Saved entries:

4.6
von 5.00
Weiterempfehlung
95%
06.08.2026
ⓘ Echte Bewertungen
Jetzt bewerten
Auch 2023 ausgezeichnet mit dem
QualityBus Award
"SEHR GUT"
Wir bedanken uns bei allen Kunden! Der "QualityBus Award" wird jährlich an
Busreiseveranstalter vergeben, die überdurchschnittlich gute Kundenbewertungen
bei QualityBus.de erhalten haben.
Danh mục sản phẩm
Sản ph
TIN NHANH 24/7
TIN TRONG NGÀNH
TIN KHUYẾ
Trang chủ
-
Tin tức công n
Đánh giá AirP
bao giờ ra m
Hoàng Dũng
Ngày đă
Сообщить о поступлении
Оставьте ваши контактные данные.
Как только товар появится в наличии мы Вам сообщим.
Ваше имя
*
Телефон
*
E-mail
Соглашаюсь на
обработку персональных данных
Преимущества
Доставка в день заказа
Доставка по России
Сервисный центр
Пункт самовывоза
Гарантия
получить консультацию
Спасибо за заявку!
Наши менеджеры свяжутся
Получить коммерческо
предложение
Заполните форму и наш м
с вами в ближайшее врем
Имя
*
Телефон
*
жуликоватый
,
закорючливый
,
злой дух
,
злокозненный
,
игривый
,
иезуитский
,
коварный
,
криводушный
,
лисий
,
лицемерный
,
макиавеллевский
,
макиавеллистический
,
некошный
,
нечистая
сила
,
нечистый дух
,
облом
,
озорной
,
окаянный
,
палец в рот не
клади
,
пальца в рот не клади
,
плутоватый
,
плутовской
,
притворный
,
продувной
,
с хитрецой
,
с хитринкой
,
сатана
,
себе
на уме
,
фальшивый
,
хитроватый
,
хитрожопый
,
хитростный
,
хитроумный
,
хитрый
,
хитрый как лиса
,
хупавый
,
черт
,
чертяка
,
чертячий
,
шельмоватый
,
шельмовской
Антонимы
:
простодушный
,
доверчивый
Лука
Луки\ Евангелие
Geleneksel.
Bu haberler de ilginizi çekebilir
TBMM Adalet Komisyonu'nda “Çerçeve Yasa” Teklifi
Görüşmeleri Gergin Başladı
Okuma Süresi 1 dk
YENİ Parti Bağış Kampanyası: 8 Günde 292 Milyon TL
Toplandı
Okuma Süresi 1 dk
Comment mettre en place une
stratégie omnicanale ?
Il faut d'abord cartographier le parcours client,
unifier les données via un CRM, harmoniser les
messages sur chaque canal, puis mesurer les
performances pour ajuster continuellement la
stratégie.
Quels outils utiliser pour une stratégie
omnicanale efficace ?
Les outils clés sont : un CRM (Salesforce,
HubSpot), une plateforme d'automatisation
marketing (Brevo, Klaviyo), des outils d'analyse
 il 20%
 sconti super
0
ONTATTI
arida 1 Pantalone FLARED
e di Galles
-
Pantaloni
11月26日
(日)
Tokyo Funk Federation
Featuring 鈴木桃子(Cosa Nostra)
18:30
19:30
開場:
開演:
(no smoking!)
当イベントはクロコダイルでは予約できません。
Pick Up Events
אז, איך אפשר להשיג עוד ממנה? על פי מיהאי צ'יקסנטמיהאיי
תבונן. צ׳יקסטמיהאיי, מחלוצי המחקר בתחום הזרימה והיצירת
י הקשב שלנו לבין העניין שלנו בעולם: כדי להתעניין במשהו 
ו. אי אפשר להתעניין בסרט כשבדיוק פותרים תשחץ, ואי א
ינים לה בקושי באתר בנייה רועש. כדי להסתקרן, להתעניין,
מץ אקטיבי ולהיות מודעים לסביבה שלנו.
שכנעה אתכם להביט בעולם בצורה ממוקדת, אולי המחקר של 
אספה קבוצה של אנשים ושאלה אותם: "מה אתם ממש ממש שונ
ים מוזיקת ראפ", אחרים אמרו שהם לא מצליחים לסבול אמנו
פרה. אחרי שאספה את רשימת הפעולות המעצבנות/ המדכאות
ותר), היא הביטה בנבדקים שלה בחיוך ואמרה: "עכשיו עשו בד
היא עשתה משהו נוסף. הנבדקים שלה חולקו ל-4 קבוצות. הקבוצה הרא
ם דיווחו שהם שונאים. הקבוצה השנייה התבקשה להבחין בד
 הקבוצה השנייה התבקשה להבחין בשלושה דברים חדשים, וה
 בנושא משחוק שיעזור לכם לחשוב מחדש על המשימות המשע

Task objective =>
Work out how many lines of the data above hold the word "outils", and write only the count.

Solution below =>
3